Deborah waits until they’re both halfway down the hall and out of his hearing before she says, in a tightly clipped voice, “Never speak after you’ve been dismissed. It only encourages him to continue perceiving you, and that will end poorly for you if it occurs.”

“Ma’am?” asks Floretta, voice gone small.

“You’re to be a member of our household now. From your attire and demeanor, I’m supposing this was as much of a surprise to you as it is to me?” There is no deference in her tone.

(Deference would come later, when Floretta had completed her transformation into the ward of the master of the house, rather than the in-between creature she was now.

Deference would come when there were no other choices to be had.

It would not be enough. Nothing, once the wheels had been set into motion, could have been enough.)

“Yes, ma’am,” says Floretta.

“How old are you?”

“Seven,” says Floretta.

“Do you know your letters? Your numbers? Can you do simple sums?”

“I can read well enough to sound out the scripture, and do simple maths with sufficient ease to relieve some of the household pressure on my guardian,” says Floretta, with careful politeness. “Am I needed to handle the household accounts?”

“Good Lord above, girl, no,” says Deborah, sounding shocked. “You are a child. You will be expected to comport yourself as a child does, to attend your lessons and mind your manners. Do as you’re told and we’ll have no problems.”

Floretta frowns. “Is there to be no time for…” She trails off.

She doesn’t know how describe the life she’s lived up until this point, or how she’s spent the majority of her days.

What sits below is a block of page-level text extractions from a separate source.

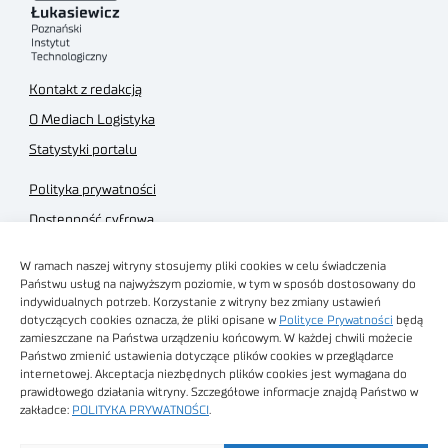
Kontakt z redakcją
O Mediach Logistyka
Statystyki portalu
Polityka prywatności
Dostępność cyfrowa
Regulamin Portalu
W ramach naszej witryny stosujemy pliki cookies w celu świadczenia
Regulamin sklepu
Państwu usług na najwyższym poziomie, w tym w sposób dostosowany do
indywidualnych potrzeb. Korzystanie z witryny bez zmiany ustawień
dotyczących cookies oznacza, że pliki opisane w
Polityce Prywatności
będą
zamieszczane na Państwa urządzeniu końcowym. W każdej chwili możecie
Państwo zmienić ustawienia dotyczące plików cookies w przeglądarce
internetowej. Akceptacja niezbędnych plików cookies jest wymagana do
Obrazy stockowe
prawidłowego działania witryny. Szczegółowe informacje znajdą Państwo w
autorstwa
zakładce:
POLITYKA PRYWATNOŚCI
.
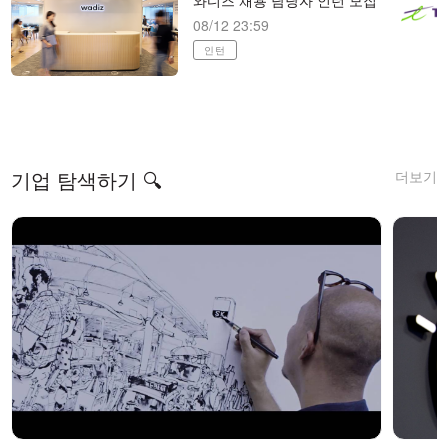
와디즈 채용 담당자 인턴 모집
08/12 23:59
인턴
더보기
기업 탐색하기 🔍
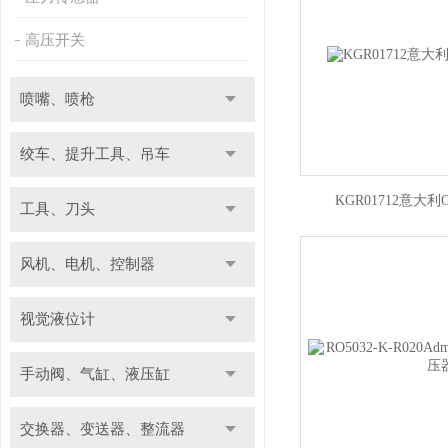
高压开关
喷嘴、喷枪
绞车、提升工具、吊车
KGR01712意大利
工具、刀头
风机、电机、控制器
视觉液位计
手动阀、气缸、液压缸
交换器、变送器、整流器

Does Boston even know the value of wildflowers, or the need for wandering in the woods between lessons and chores? Do wildflowers grow in Boston?

She has never felt so small, or so alone.

“The master is a good man. He will see to it that you’re fed and clothed, and elevated to the heights to which your birth entitles you.

Don’t look so glum, girl. You’ve landed in a fortunate position here, and whoever—whatever—you were before, you’re Mr. Baker’s ward now.

Appreciate what you have, and forget what you haven’t. It doesn’t matter anymore.”

Floretta nods and says nothing.

It doesn’t feel as if there’s anything left to say.

Miss Cottingsly seems too old by half for the title she carries; Floretta has never seen a “miss” old enough to be her grandmother before.

The woman’s face is seamed with wrinkles, and her hair is white as cotton and cut short enough to curl in on itself, like a lamb’s wool.

She wears a simple dress and a white apron, perfectly tied around her admirably thick waist.

She looks at Floretta as Floretta looks at her, taking in the child’s measure with a quick, calculated motion of her head, eyes slightly narrowed as she considers the job in front of her.

The girl’s hair will need to be cut and styled, her face washed, and her dress replaced by something more suitable, yes, yes, but these are the superficial aspects of what must be done.

Everything about the child screams “provincial.” She is a creature of forest and fen, the mud under her fingers so deeply engrained that it may as well be a part of her, immutable.

There are wildflowers in her eyes. It will need to change, every bit of it, before she can be a respectable daughter of a respectable household.

And Mr. Baker keeps a respectable household.

The woman he calls Miss Cottingsly could no more explain his profession or the source of his funds than she could the movement of the heavens; she is a simple soul, employed for her discretion as much as for her skills, and she has never once inquired after things that are not hers to know.

He pays her wages, provides a roof above her head, and so she allows him all the secrets he desires.

She was well trained in the household she served before this one. She knows how to practice discretion.

“Stand up straight, girl,” she says, and her voice is as matronly as her appearance, and utterly devoid of warmth. “I want to see you.”